When Katherine Steck’s daughter was a young baby, she and a few other moms decided to form a playgroup for local families in Los Angeles. One big issue kept coming up: vaccination. They wanted to create an inclusive community for parents. They also wanted to protect their children, many of them too young to have fully vaccinated against diseases like measles, chickenpox, and rotovirus.
They finally settled upon a clear policy: Parents who chose not to vaccinate their children were not welcome in the group.
“When you choose to not vaccinate your kids you’re taking away opportunities from them… because you’re putting other children at risk,” Steck said.
In Los Angeles, where she lives with her husband and 13-month-old daughter, it turned out that her deliberations over fairness to all children, privacy, and individual choice may not have been necessary. Steck quickly discovered that local parents were interested in cloth diapers, organic food, natural ingredients, and making sure their vaccinated children did not cross paths with unvaccinated ones.
Still, Steck says, as clear as she is on her stance toward vaccination and her responsibility to protect her own daughter, she feels unclear how to broach the subject with other parents.
Medical privacy laws don’t give parents the right to know whether another family vaccinates, says Arthur Caplan, a professor of bioethics at New York University. “You can ask, but parents have no legal obligation to share vaccination status with you,” he said in a phone call.
“I think you do need to be talking with other parents as a responsible parent,” he said, comparing the vaccination conversation to asking about guns in the home, or communicating with other parents about food allergies. It’s especially important, he said, when there are outbreaks, like the many cases of measles in New York (paywall), Texas, and the Pacific Northwest right now.
“I think kids have a right not to be harmed and not to be put at a deadly risk, not just harm but deadly risk or risk of severe disability,” Caplan said. In the case of measles, he noted, “often it doesn’t kill you because we can get you to a hospital and kind of keep you going, but it can certainly leave you with brain damage or deafness. Those are serious.”
When the measles vaccine first became widely available, childhood mortality decreased in a way that could not be solely explained by the lack of measles deaths. Recent research has shown that measles doesn’t just make humans sick, it wipes out our immune systems, leaving us incredibly vulnerable to other diseases.
“For years after the cough clears up and the rash disappears, children who’ve survived a bout with measles tend to come down with bacterial and viral infections more frequently. The virus essentially wipes out your catalog of prior infections so that the only foreigner your body recognizes is measles itself,” Megan Molteni writes in Wired.
Caplan noted some school districts have started to post information about the vaccination rates in specific classrooms, saying that though they don’t identify unvaccinated children by name, in many school communities this information is enough to start a conversation among parents.
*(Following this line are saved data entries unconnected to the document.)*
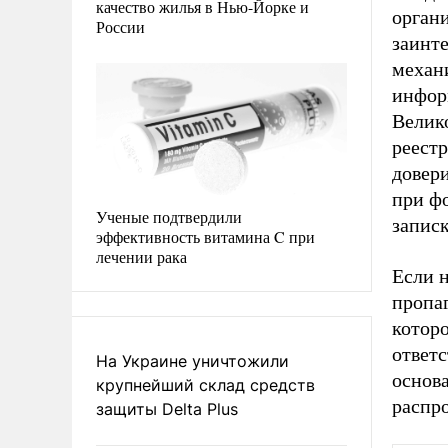
качество жилья в Нью-Йорке и
органи
России
заинте
механ
инфор
Велик
реест
довер
при фо
Ученые подтвердили
записк
эффективность витамина C при
лечении рака
Если 
пропа
котор
ответс
На Украине уничтожили
основ
крупнейший склад средств
распр
защиты Delta Plus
Indeed, some of the most successful strategies to get parents to vaccinate depend on other parents.
As Nadine Gartner, a founder of the pro-vaccination group Boost Oregon, wrote in the Washington Post (paywall), “Vaccine-hesitant parents aren’t stupid or anti-science. Often, they’re not even opposed to vaccines; they’re just scared.” Kim Nelson, a South Carolina mom, identified the moment that parents are most vulnerable to anti-vaccination messages: before their child is born. She booked a space at a local library and set up shop to share scientifically sound information about vaccines (paywall) with compassion. “I do think they appreciate it when you meet them sympathetically, and you don’t just try to blast facts down their throat,” she told NPR.
Though she hasn’t yet had to have a one-on-one conversation with another parent who doesn’t vaccinate, Steck says that she’s ready to put up a boundary to protect her own child and to serve as a “data point” for the other parent. “You are free to do what you want but there are downsides to it,” she explained. “I’m going to eliminate those for my child.”
Caplan sees it from another angle, noting that it’s not just children too young to be vaccinated who are at risk when outbreaks of the measles and other preventable diseases emerge. As we age, so do our immune systems, he says, and some cancer and transplant treatments also leave patients very vulnerable to disease. “It’s important to understand that vaccination is a community issue, not just an individual issue,” Caplan said. “So you’re trying to protect other people when you vaccinate… from your kid.”